**Work required**
Without including any picture, return the complete set of records exactly.

(Saved entries)

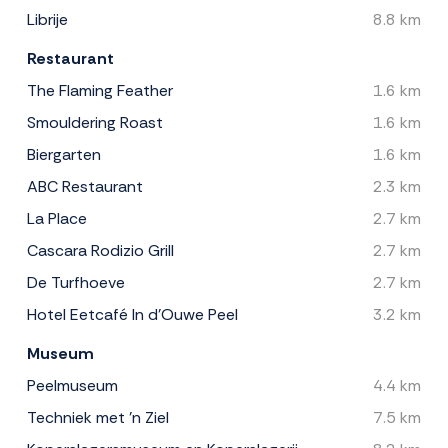
Librije
8.8 km
Restaurant
The Flaming Feather
1.6 km
Smouldering Roast
1.6 km
Biergarten
1.6 km
ABC Restaurant
2.3 km
La Place
2.7 km
Cascara Rodizio Grill
2.7 km
De Turfhoeve
2.7 km
Hotel Eetcafé In d'Ouwe Peel
3.2 km
Museum
Peelmuseum
4.4 km
Techniek met 'n Ziel
7.5 km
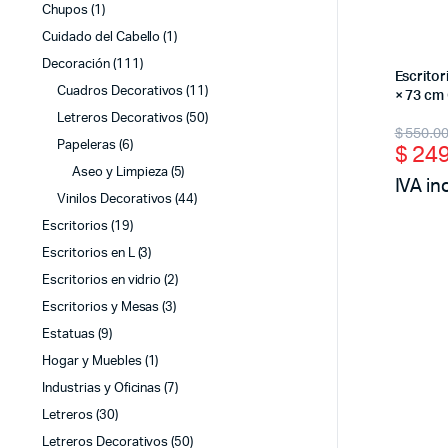
Chupos
(1)
Cuidado del Cabello
(1)
Decoración
(111)
Escrito
Cuadros Decorativos
(11)
× 73 cm
Letreros Decorativos
(50)
Origi
Curr
$
550.0
Papeleras
(6)
$
249
price
price
Aseo y Limpieza
(5)
IVA in
was:
is:
Vinilos Decorativos
(44)
$ 55
$ 24
Escritorios
(19)
Escritorios en L
(3)
Escritorios en vidrio
(2)
Escritorios y Mesas
(3)
Estatuas
(9)
Hogar y Muebles
(1)
Industrias y Oficinas
(7)
Letreros
(30)
Letreros Decorativos
(50)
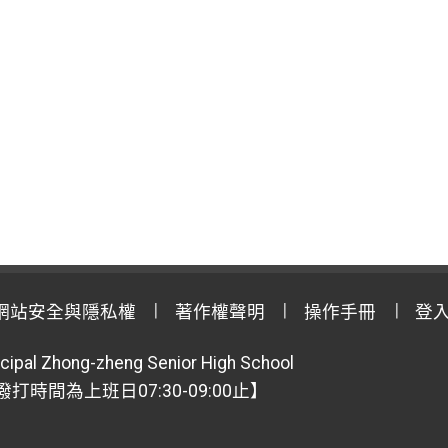
網站安全與隱私權
著作權聲明
操作手冊
登
cipal Zhong-zheng Senior High School
【撥打時間為上班日07:30-09:00止】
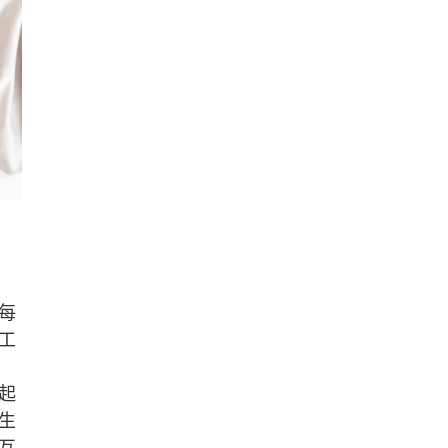
每
工
起
生
互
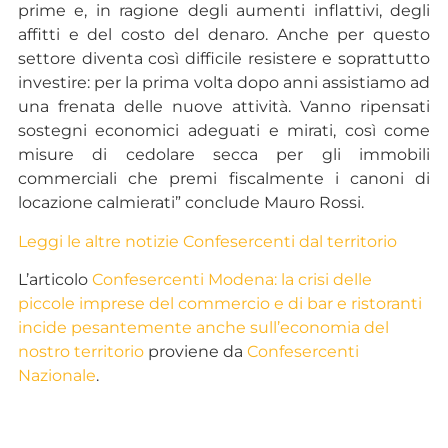
prime e, in ragione degli aumenti inflattivi, degli
affitti e del costo del denaro. Anche per questo
settore diventa così difficile resistere e soprattutto
investire: per la prima volta dopo anni assistiamo ad
una frenata delle nuove attività. Vanno ripensati
sostegni economici adeguati e mirati, così come
misure di cedolare secca per gli immobili
commerciali che premi fiscalmente i canoni di
locazione calmierati” conclude Mauro Rossi.
Leggi le altre notizie Confesercenti dal territorio
L’articolo
Confesercenti Modena: la crisi delle
piccole imprese del commercio e di bar e ristoranti
incide pesantemente anche sull’economia del
nostro territorio
proviene da
Confesercenti
Nazionale
.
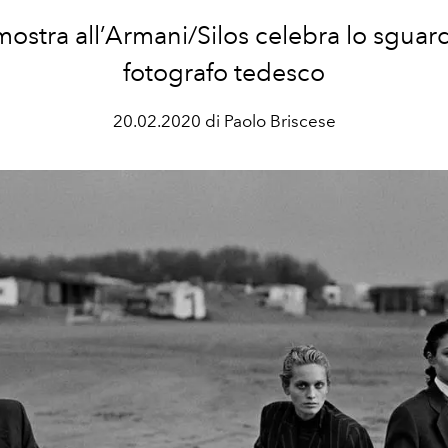
ostra all’Armani/Silos celebra lo sguar
fotografo tedesco
20.02.2020 di Paolo Briscese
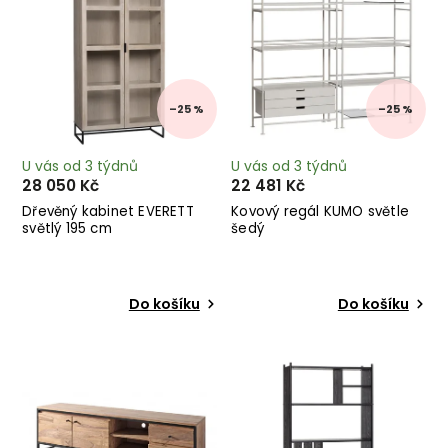
–25 %
–25 %
U vás od 3 týdnů
U vás od 3 týdnů
28 050 Kč
22 481 Kč
Dřevěný kabinet EVERETT
Kovový regál KUMO světle
světlý 195 cm
šedý
Do košíku
Do košíku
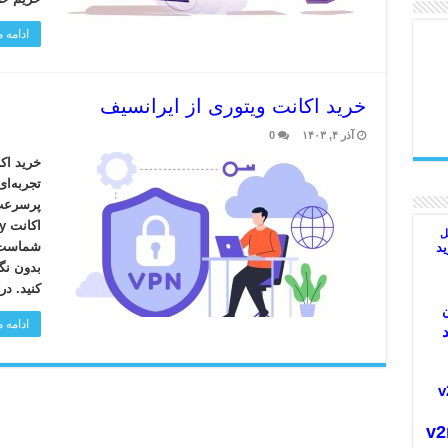
ادامه
خرید اکانت ویتوری از ایرانسیف
آذر ۴, ۱۴۰۳
0
تجربه‌ای
پرسرعت 
ل
شماست. 
د
بدون نگ
کنید. د
ادامه
v2
v2ra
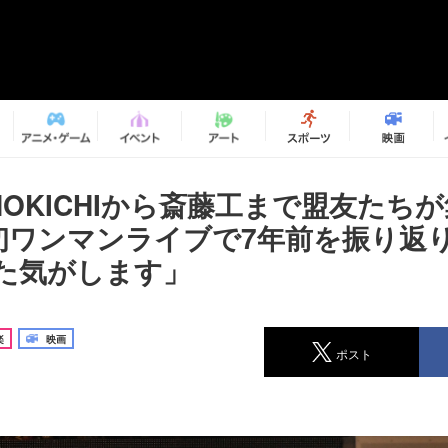
 SHOKICHIから斎藤工まで盟友た
、初ワンマンライブで7年前を振り返
た気がします」
楽
映画
ポスト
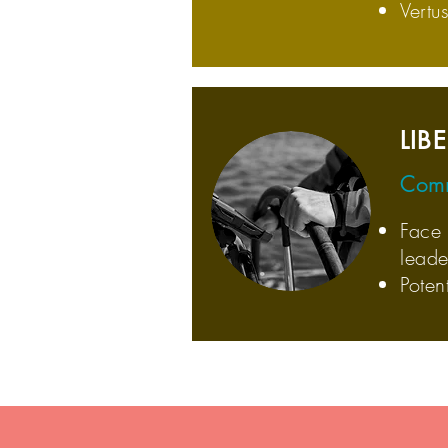
Vertu
LIB
Comm
Face 
leade
Potent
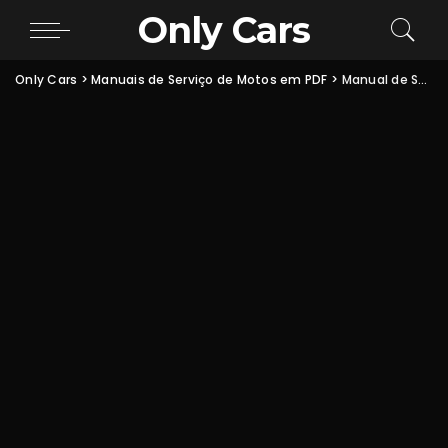
Only Cars
Only Cars
>
Manuais de Serviço de Motos em PDF
>
Manual de Serviço Suzuki Intruder 125 em PDF: manutenção, motor, elétrica e chassi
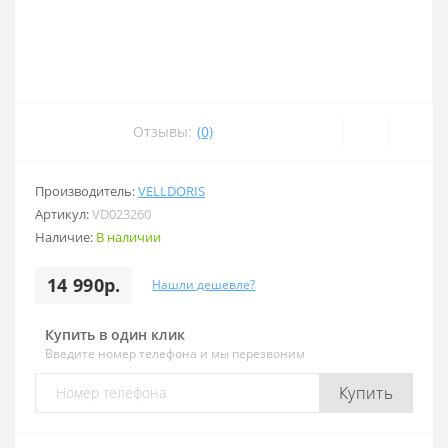
Отзывы:
(0)
Производитель:
VELLDORIS
Артикул:
VD023260
Наличие:
В наличии
14 990р.
Нашли дешевле?
Купить в один клик
Введите номер телефона и мы перезвоним
Купить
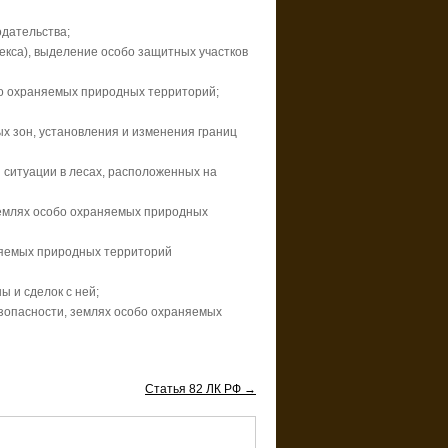
одательства;
декса), выделение особо защитных участков
бо охраняемых природных территорий;
х зон, установления и изменения границ
 ситуации в лесах, расположенных на
землях особо охраняемых природных
аняемых природных территорий
 и сделок с ней;
езопасности, землях особо охраняемых
Статья 82 ЛК РФ →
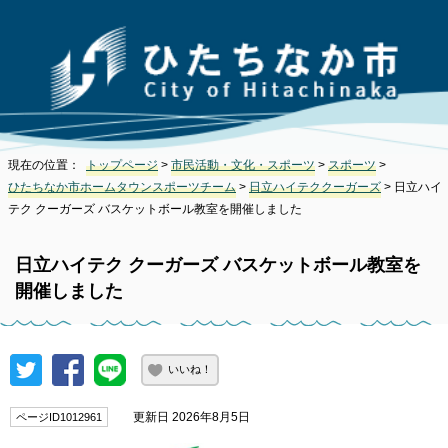
現在の位置：
トップページ
>
市民活動・文化・スポーツ
>
スポーツ
>
ひたちなか市ホームタウンスポーツチーム
>
日立ハイテククーガーズ
> 日立ハイ
テク クーガーズ バスケットボール教室を開催しました
日立ハイテク クーガーズ バスケットボール教室を
開催しました
いいね！
更新日 2026年8月5日
ページID1012961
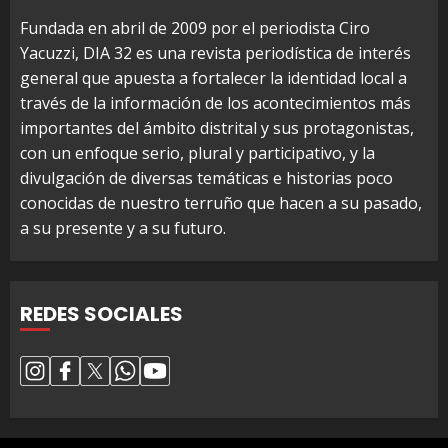
Fundada en abril de 2009 por el periodista Ciro
Yacuzzi, DIA 32 es una revista periodística de interés
general que apuesta a fortalecer la identidad local a
través de la información de los acontecimientos más
importantes del ámbito distrital y sus protagonistas,
con un enfoque serio, plural y participativo, y la
divulgación de diversas temáticas e historias poco
conocidas de nuestro terruño que hacen a su pasado,
a su presente y a su futuro.
REDES SOCIALES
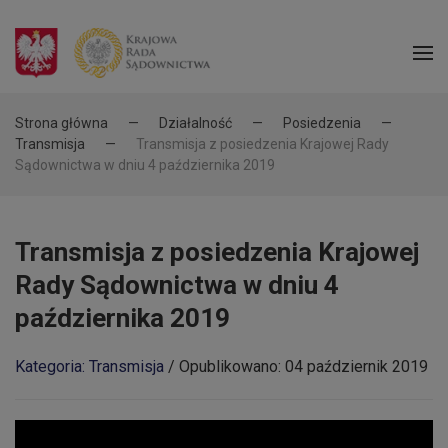
Strona główna
Działalność
Posiedzenia
Transmisja
Transmisja z posiedzenia Krajowej Rady
Sądownictwa w dniu 4 października 2019
Transmisja z posiedzenia Krajowej
Rady Sądownictwa w dniu 4
października 2019
Kategoria: Transmisja
/
Opublikowano: 04 październik 2019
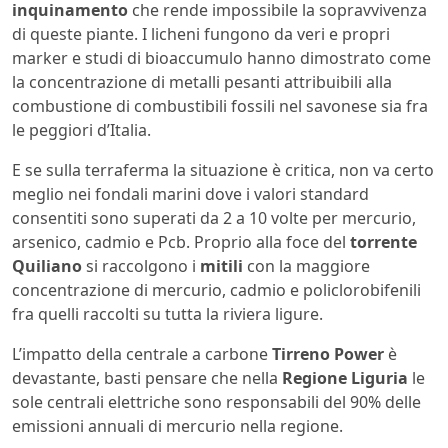
inquinamento
che rende impossibile la sopravvivenza
di queste piante. I licheni fungono da veri e propri
marker e studi di bioaccumulo hanno dimostrato come
la concentrazione di metalli pesanti attribuibili alla
combustione di combustibili fossili nel savonese sia fra
le peggiori d’Italia.
E se sulla terraferma la situazione è critica, non va certo
meglio nei fondali marini dove i valori standard
consentiti sono superati da 2 a 10 volte per mercurio,
arsenico, cadmio e Pcb. Proprio alla foce del
torrente
Quiliano
si raccolgono i
mitili
con la maggiore
concentrazione di mercurio, cadmio e policlorobifenili
fra quelli raccolti su tutta la riviera ligure.
L’impatto della centrale a carbone
Tirreno Power
è
devastante, basti pensare che nella
Regione Liguria
le
sole centrali elettriche sono responsabili del 90% delle
emissioni annuali di mercurio nella regione.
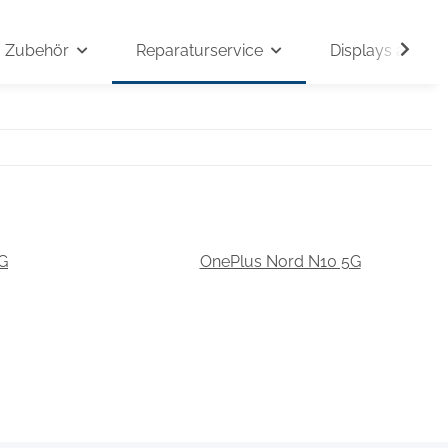
Zubehör
Reparaturservice
Displays auf An
G
OnePlus Nord N10 5G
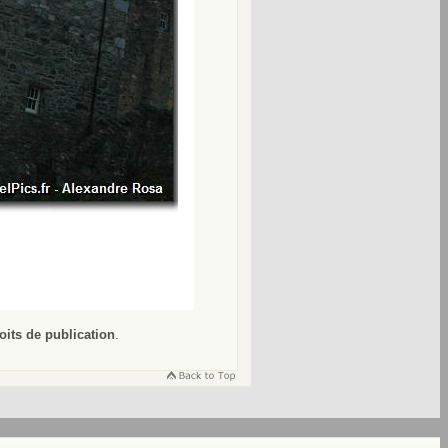
oits de publication
.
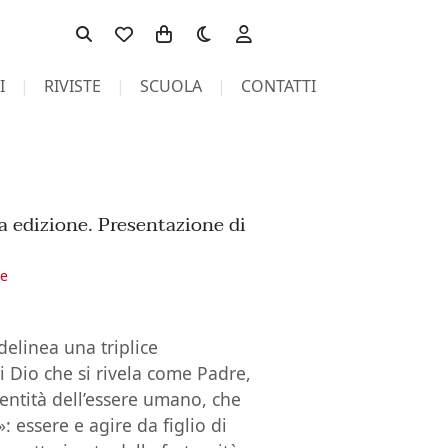
Toggle theme
I
RIVISTE
SCUOLA
CONTATTI
 edizione. Presentazione di
ne
delinea una triplice
i Dio che si rivela come Padre,
entità dell’essere umano, che
 essere e agire da figlio di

**Exercise result**
Librije
8.8 km
Restaurant
The Flaming Feather
1.6 km
Smouldering Roast
1.6 km
Biergarten
1.6 km
ABC Restaurant
2.3 km
La Place
2.7 km
Cascara Rodizio Grill
2.7 km
De Turfhoeve
2.7 km
Hotel Eetcafé In d'Ouwe Peel
3.2 km
Museum
Peelmuseum
4.4 km
Techniek met 'n Ziel
7.5 km
Chupos
(1)
Cuidado del Cabello
(1)
Decoración
(111)
Escrito
Cuadros Decorativos
(11)
× 73 cm
Letreros Decorativos
(50)
Origi
Curr
$
550.0
Papeleras
(6)
$
249
price
price
Aseo y Limpieza
(5)
IVA in
was:
is:
Vinilos Decorativos
(44)
$ 55
$ 24
Escritorios
(19)
Escritorios en L
(3)
Escritorios en vidrio
(2)
Escritorios y Mesas
(3)
Estatuas
(9)
Hogar y Muebles
(1)
Industrias y Oficinas
(7)
Letreros
(30)
Letreros Decorativos
(50)
網站安全與隱私權
著作權聲明
操作手冊
登
cipal Zhong-zheng Senior High School
【撥打時間為上班日07:30-09:00止】
每
工
起
生
互
prime e, in ragione degli aumenti inflattivi, degli
affitti e del costo del denaro. Anche per questo
settore diventa così difficile resistere e soprattutto
investire: per la prima volta dopo anni assistiamo ad
una frenata delle nuove attività. Vanno ripensati
sostegni economici adeguati e mirati, così come
misure di cedolare secca per gli immobili
commerciali che premi fiscalmente i canoni di
locazione calmierati” conclude Mauro Rossi.
Leggi le altre notizie Confesercenti dal territorio
L’articolo
Confesercenti Modena: la crisi delle
piccole imprese del commercio e di bar e ristoranti
incide pesantemente anche sull’economia del
nostro territorio
proviene da
Confesercenti
Nazionale
.
ostra all’Armani/Silos celebra lo sguar
fotografo tedesco
20.02.2020 di Paolo Briscese
–25 %
–25 %
U vás od 3 týdnů
U vás od 3 týdnů
28 050 Kč
22 481 Kč
Dřevěný kabinet EVERETT
Kovový regál KUMO světle
světlý 195 cm
šedý
Do košíku
Do košíku
ادامه
خرید اکانت ویتوری از ایرانسیف
آذر ۴, ۱۴۰۳
0
تجربه‌ای
پرسرعت 
ل
شماست. 
د
بدون نگ
کنید. د
ادامه
v2
v2ra
 SHOKICHIから斎藤工まで盟友た
、初ワンマンライブで7年前を振り返
た気がします」
楽
映画
ポスト
Vertu
LIB
Comm
Face 
leade
Potent
Only Cars
Only Cars
>
Manuais de Serviço de Motos em PDF
>
Manual de Serviço Suzuki Intruder 125 em PDF: manutenção, motor, elétrica e chassi
Отзывы:
(0)
Производитель:
VELLDORIS
Артикул:
VD023260
Наличие:
В наличии
14 990р.
Нашли дешевле?
Купить в один клик
Введите номер телефона и мы перезвоним
Купить
одательства;
декса), выделение особо защитных участков
бо охраняемых природных территорий;
х зон, установления и изменения границ
 ситуации в лесах, расположенных на
землях особо охраняемых природных
аняемых природных территорий
 и сделок с ней;
езопасности, землях особо охраняемых
Статья 82 ЛК РФ →
現在の位置：
トップページ
>
市民活動・文化・スポーツ
>
スポーツ
>
ひたちなか市ホームタウンスポーツチーム
>
日立ハイテククーガーズ
> 日立ハイ
テク クーガーズ バスケットボール教室を開催しました
日立ハイテク クーガーズ バスケットボール教室を
開催しました
いいね！
更新日 2026年8月5日
ページID1012961
Fundada en abril de 2009 por el periodista Ciro
Yacuzzi, DIA 32 es una revista periodística de interés
general que apuesta a fortalecer la identidad local a
través de la información de los acontecimientos más
importantes del ámbito distrital y sus protagonistas,
con un enfoque serio, plural y participativo, y la
divulgación de diversas temáticas e historias poco
conocidas de nuestro terruño que hacen a su pasado,
a su presente y a su futuro.
REDES SOCIALES
Strona główna
Działalność
Posiedzenia
Transmisja
Transmisja z posiedzenia Krajowej Rady
Sądownictwa w dniu 4 października 2019
Transmisja z posiedzenia Krajowej
Rady Sądownictwa w dniu 4
października 2019
Kategoria: Transmisja
/
Opublikowano: 04 październik 2019
inquinamento
che rende impossibile la sopravvivenza
di queste piante. I licheni fungono da veri e propri
marker e studi di bioaccumulo hanno dimostrato come
la concentrazione di metalli pesanti attribuibili alla
combustione di combustibili fossili nel savonese sia fra
le peggiori d’Italia.
E se sulla terraferma la situazione è critica, non va certo
meglio nei fondali marini dove i valori standard
consentiti sono superati da 2 a 10 volte per mercurio,
arsenico, cadmio e Pcb. Proprio alla foce del
torrente
Quiliano
si raccolgono i
mitili
con la maggiore
concentrazione di mercurio, cadmio e policlorobifenili
fra quelli raccolti su tutta la riviera ligure.
L’impatto della centrale a carbone
Tirreno Power
è
devastante, basti pensare che nella
Regione Liguria
le
sole centrali elettriche sono responsabili del 90% delle
emissioni annuali di mercurio nella regione.
Zubehör
Reparaturservice
Displays auf An
G
OnePlus Nord N10 5G
oits de publication
.
Toggle theme
I
RIVISTE
SCUOLA
CONTATTI
 edizione. Presentazione di
ne
delinea una triplice
i Dio che si rivela come Padre,
entità dell’essere umano, che
 essere e agire da figlio di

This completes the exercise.